Перед зеркалом и уснула.
Сперва в глазах зарябило, потом неведомо откуда прилетевший фазан крыльями взмахнул, рябь прогнал, но тонкую пахучую сетку накинул на веки, пахучую и разноцветную. Затем сквозь дрему почудилось, что подошел бабай-Мутала, тот самый, что неподалеку от дедушкиного дворца торговал кок-султаном, виноградом и персиками, подошел и опрокинул над ней кулиган с розовой водой, и от теплых ароматных струек даже по кончикам пальцев прошла неизъяснимая радость, и почему-то рядом с ним очутилась mademoiselle Жиро с французским диктантом и прошипела: "Не шалите, вы из порядочной семьи", а затем снова фазан развернул крыло. И стало кресло падать, падать, падать…
IV
До зуда в коленях бродил в эту ночь Гиляров; вокруг всех поездов кружил, и на холмах побывал, и слушал за семафором, как гудит проволока: "Новые вести. Каждую минуту будут новые, одна другой ошеломляющее, а я уже позади, давно позади. Кончено, Петр: можешь гроб себе тесать, можешь и головой биться о телеграфные столбы, можешь и стихи писать - все равно". У себя в купе даром постель снял: не спалось, а когда в салоне от круглого обеденного стола подошел к своему письменному столу, увидал в зеркале кресло, в кресле белый комочек, и косу, перекинутую поверх ручки почти до полу. Стараясь не шуметь, он на цыпочках пробирался к выходу: но оттого ли, что уж очень старался, или оттого, что, идя, все оглядывался, он зацепился за стул.

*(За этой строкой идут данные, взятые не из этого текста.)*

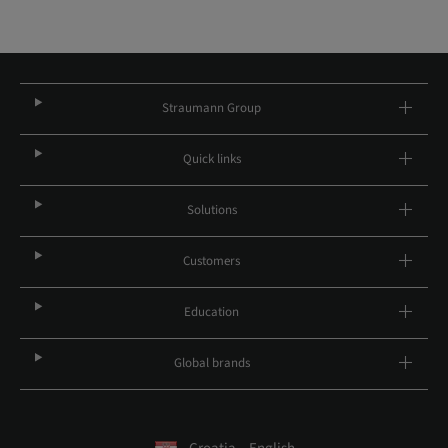
Straumann Group
Quick links
Solutions
Customers
Education
Global brands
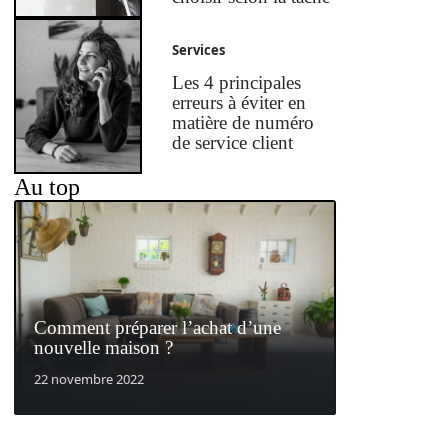
Services
Les 4 principales
erreurs à éviter en
matière de numéro
de service client
Au top
Comment préparer l’achat d’une
nouvelle maison ?
22 novembre 2022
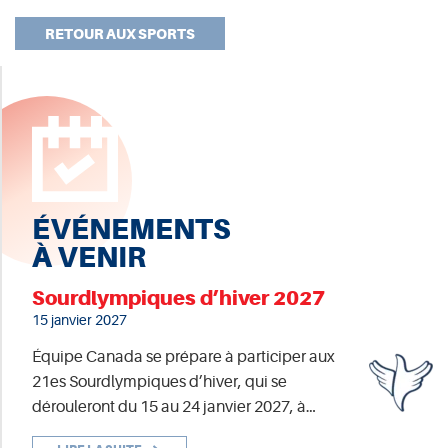
RETOUR AUX SPORTS
ÉVÉNEMENTS
À VENIR
Sourdlympiques d’hiver 2027
15 janvier 2027
Équipe Canada se prépare à participer aux
21es Sourdlympiques d’hiver, qui se
dérouleront du 15 au 24 janvier 2027, à…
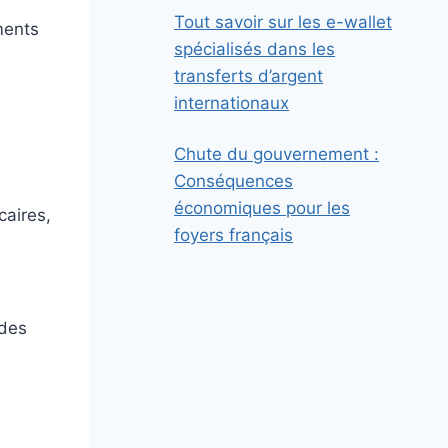
Tout savoir sur les e-wallet
ments
spécialisés dans les
transferts d’argent
internationaux
Chute du gouvernement :
Conséquences
économiques pour les
caires,
foyers français
 des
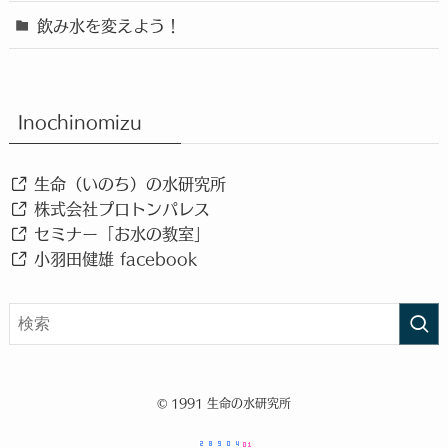
飲み水を変えよう！
Inochinomizu
生命（いのち）の水研究所
株式会社プロトンパレス
セミナー「お水の教室」
小羽田健雄 facebook
©
1991 生命の水研究所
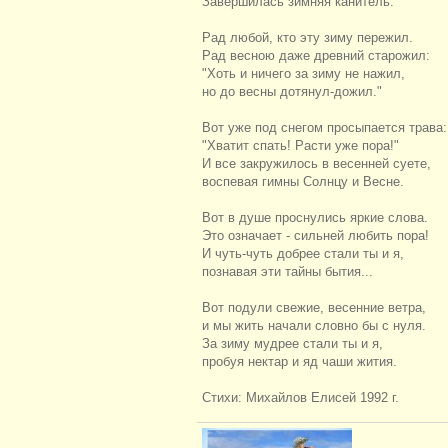
Завершилась зимняя канитель.
Рад любой, кто эту зиму пережил.
Рад весною даже древний старожил:
"Хоть и ничего за зиму не нажил,
но до весны дотянул-дожил."
Вот уже под снегом просыпается трава:
"Хватит спать! Расти уже пора!"
И все закружилось в весенней суете,
воспевая гимны Солнцу и Весне.
Вот в душе проснулись яркие слова.
Это означает - сильней любить пора!
И чуть-чуть добрее стали ты и я,
познавая эти тайны бытия...
Вот подули свежие, весенние ветра,
и мы жить начали словно бы с нуля.
За зиму мудрее стали ты и я,
пробуя нектар и яд чаши жития.
Стихи: Михайлов Елисей 1992 г.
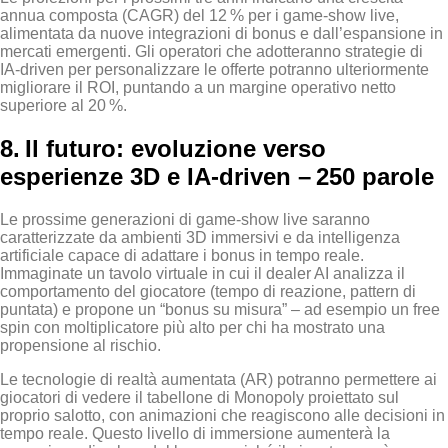
annua composta (CAGR) del 12 % per i game‑show live,
alimentata da nuove integrazioni di bonus e dall’espansione in
mercati emergenti. Gli operatori che adotteranno strategie di
IA‑driven per personalizzare le offerte potranno ulteriormente
migliorare il ROI, puntando a un margine operativo netto
superiore al 20 %.
8. Il futuro: evoluzione verso
esperienze 3D e IA‑driven – 250 parole
Le prossime generazioni di game‑show live saranno
caratterizzate da ambienti 3D immersivi e da intelligenza
artificiale capace di adattare i bonus in tempo reale.
Immaginate un tavolo virtuale in cui il dealer AI analizza il
comportamento del giocatore (tempo di reazione, pattern di
puntata) e propone un “bonus su misura” – ad esempio un free
spin con moltiplicatore più alto per chi ha mostrato una
propensione al rischio.
Le tecnologie di realtà aumentata (AR) potranno permettere ai
giocatori di vedere il tabellone di Monopoly proiettato sul
proprio salotto, con animazioni che reagiscono alle decisioni in
tempo reale. Questo livello di immersione aumenterà la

- Это я, не бойтесь, - успокаивал он, - я не знал, что вы тут. Простите.
А белое платье уже покинуло кресло и притаилось в углу, между ремингтоном и овальным диваном.
- Я не боюсь. Я не испугалась. Я сама виновата. И я рада, потому что я хочу…
Покрышка ремингтона звякнула под возбужденной рукой: рука легла на него, точно прибегая к опоре.
- Потому что я хотела… Хочу переговорить с вами. Вам меня жалко. Я знаю. А я не хочу жалости. Вам Сестрюков наговорил, потому что он глупый, потому что он носил меня на руках. А меня не надо жалеть. Я в этом не нуждаюсь. Да, да. Я этой жалости не хочу от вас. И завтра я уйду из вашего вагона.
- Он не мой, он ваш, - не изумляясь, принимая как должное и ночную встречу, и необычный разговор, ответил Гиляров. - Я здесь чужой, а вы своя.
- Вы хозяин. А я…
- Я временный гость. Нежеланный и незваный. Даже не татарин, - усмехнулся он, - а недоразумение одно.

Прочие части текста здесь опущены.